- _PROMPT_: Find every line with the string "Кутузов" in the material below and copy it.

>>>>>

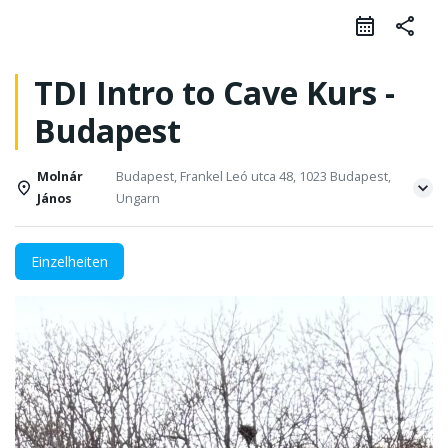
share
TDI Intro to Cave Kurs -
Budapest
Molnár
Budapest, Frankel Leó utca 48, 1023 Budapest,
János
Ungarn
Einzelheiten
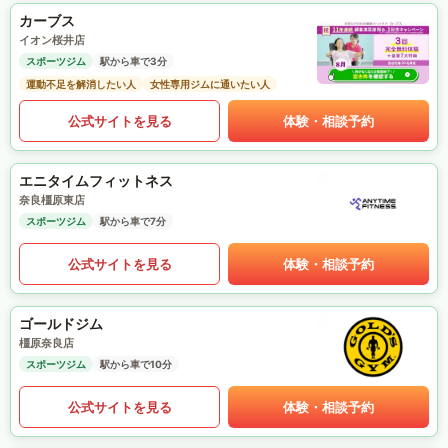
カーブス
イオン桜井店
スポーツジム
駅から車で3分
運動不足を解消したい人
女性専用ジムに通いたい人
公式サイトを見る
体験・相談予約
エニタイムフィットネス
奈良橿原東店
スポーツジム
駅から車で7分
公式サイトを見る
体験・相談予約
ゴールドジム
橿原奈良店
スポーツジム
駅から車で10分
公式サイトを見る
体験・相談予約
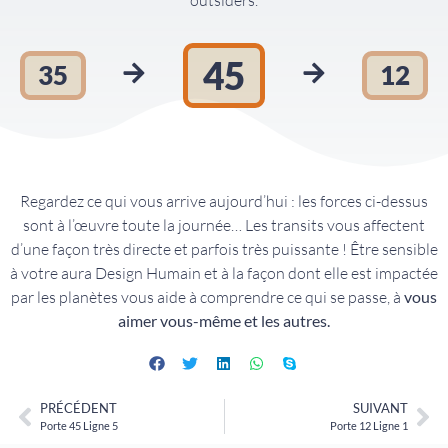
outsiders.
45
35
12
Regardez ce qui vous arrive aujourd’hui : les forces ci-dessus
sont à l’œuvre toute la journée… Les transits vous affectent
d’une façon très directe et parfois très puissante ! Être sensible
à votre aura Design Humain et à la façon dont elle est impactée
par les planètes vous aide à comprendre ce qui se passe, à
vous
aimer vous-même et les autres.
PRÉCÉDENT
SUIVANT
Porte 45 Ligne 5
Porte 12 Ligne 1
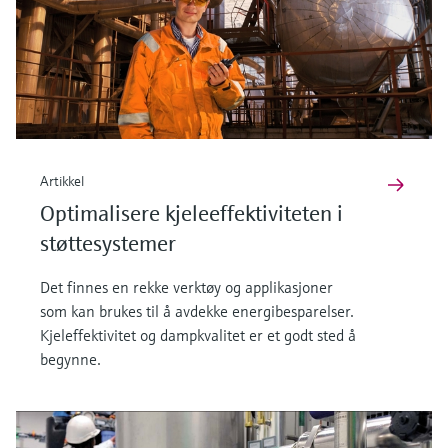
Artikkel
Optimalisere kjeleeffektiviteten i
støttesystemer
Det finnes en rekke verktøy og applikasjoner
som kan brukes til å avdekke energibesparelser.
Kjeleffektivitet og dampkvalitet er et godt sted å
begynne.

<<<<<
>>>>>

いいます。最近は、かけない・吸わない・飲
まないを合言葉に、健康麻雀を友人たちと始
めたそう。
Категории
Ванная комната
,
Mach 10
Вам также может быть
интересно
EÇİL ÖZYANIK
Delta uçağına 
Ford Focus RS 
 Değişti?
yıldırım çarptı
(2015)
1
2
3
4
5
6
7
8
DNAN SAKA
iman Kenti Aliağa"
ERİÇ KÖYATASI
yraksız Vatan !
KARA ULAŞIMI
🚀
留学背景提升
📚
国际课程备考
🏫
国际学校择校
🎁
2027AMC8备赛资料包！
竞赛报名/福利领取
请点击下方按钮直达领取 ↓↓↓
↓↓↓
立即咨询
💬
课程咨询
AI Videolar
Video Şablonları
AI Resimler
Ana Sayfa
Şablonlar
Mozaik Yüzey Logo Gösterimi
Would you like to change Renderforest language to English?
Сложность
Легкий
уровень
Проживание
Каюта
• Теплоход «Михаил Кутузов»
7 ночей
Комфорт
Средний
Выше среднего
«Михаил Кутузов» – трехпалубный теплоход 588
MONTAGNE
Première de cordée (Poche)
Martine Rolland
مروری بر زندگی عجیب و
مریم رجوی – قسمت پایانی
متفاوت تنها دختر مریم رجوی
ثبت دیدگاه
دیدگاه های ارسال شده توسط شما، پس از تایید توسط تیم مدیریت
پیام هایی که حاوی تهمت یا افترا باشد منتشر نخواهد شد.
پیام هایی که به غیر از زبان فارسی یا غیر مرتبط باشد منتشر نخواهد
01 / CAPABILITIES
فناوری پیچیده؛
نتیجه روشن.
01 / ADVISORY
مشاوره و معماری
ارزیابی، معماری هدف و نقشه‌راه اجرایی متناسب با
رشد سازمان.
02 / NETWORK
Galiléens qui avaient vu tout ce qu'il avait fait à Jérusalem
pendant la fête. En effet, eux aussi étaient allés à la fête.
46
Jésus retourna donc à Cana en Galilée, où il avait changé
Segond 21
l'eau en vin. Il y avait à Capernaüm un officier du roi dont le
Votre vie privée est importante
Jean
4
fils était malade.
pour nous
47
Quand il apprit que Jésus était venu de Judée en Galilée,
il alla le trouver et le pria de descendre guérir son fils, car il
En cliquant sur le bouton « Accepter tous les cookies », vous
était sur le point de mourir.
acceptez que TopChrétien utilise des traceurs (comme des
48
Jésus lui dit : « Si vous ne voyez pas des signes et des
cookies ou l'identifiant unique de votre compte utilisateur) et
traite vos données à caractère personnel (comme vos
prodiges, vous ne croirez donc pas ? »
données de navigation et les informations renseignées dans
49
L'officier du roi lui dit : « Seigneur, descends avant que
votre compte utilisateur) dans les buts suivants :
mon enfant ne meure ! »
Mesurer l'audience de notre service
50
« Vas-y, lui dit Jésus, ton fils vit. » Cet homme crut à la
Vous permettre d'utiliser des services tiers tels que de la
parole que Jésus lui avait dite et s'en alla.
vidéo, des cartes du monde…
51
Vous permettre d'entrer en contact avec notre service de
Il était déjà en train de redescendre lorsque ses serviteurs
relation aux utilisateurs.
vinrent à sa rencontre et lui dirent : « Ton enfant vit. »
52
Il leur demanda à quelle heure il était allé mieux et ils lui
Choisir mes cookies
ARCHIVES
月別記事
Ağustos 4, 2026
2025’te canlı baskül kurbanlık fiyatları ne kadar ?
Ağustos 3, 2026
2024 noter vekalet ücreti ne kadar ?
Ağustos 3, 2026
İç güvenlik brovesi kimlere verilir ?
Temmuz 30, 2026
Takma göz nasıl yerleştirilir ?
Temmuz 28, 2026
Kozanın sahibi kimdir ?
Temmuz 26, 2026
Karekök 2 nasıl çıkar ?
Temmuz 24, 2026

<<<<<

- _SOLUTION TO THE EXERCISE_:
• Теплоход «Михаил Кутузов»
«Михаил Кутузов» – трехпалубный теплоход 588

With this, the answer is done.